The proposed mechanism for this complication is erosion of the prosthesis through the posterior pharyngeal/oesophageal wall leading to contamination of the retroesophageal space [6]. Further posterior displacement can cause erosion of the vertebrae leading to osteomyelitis and subsequent abscess development in the epidural space, as seen in Song et al. and our case. It is noteworthy that in all three previous cases, the patients had previously received radiation therapy. In two cases, the patients were many years posttreatment. Additionally, factors increasing the force directed on the posterior oesophageal wall by the prosthesis, such as excessive device length or digital pressure, are postulated to contribute to this complication [5–7]. Finally, TEP in the presence of a gastric pull-up reconstruction may increase the risk of migration or erosion due to the more flaccid, distensible nature of gastric tissue.

Conclusion

Tracheoesophageal prosthesis is an acceptable form of speech rehabilitation in laryngectomy patients. Migration of TEP causing vertebral erosion and severe intracranial infection is a rare but highly morbid complication. Clinicians should have a high index of suspicion in laryngectomy patients presenting with non-specific neck or back pain, focal neurological deficits, or unexplained fever. Additionally, prior irradiation and inappropriate prosthesis length may increase the risk of developing this complication.

Acknowledgements

The authors would like to acknowledge all the healthcare practitioners involved in the care of our patient. Most importantly, we would like to thank the family of our patient for providing consent to share this rare case.

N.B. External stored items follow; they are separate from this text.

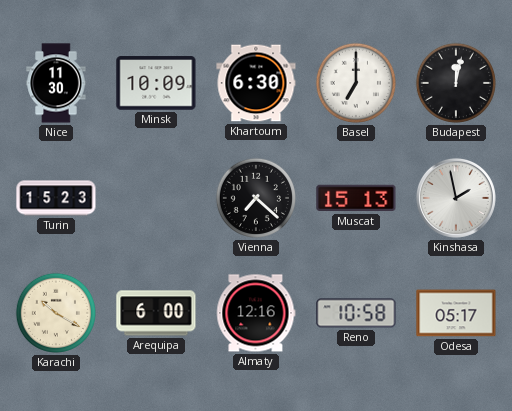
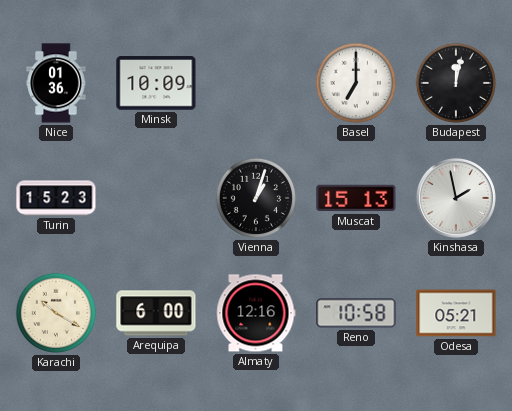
Nice: 11:30 -> 01:36
Khartoum: 6:30 -> none
Vienna: 7:22 -> 1:03
Odesa: 05:17 -> 05:21
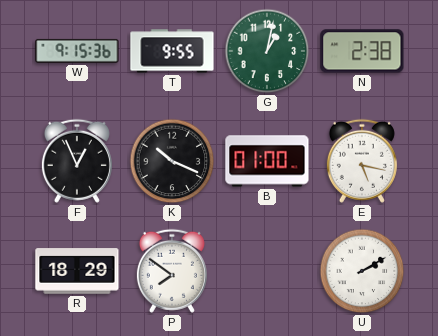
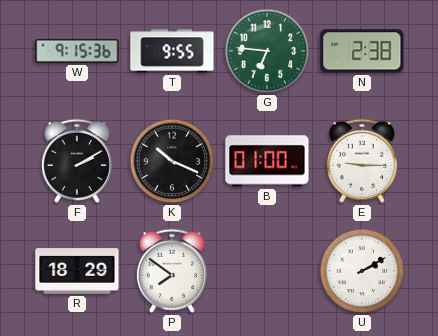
G: 1:02 -> 6:46
F: 12:56 -> 2:10
E: 5:17 -> 9:15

Conflict of interest statement

The authors have no conflicts of/competing interests to disclose.

Funding

This research did not receive any specific grant from funding agencies in the public, commercial, or not-for-profit sectors.

Ethical standards

The authors assert that all procedures contributing to this work comply with the Helsinki Declaration of 1975, as revised in 2008.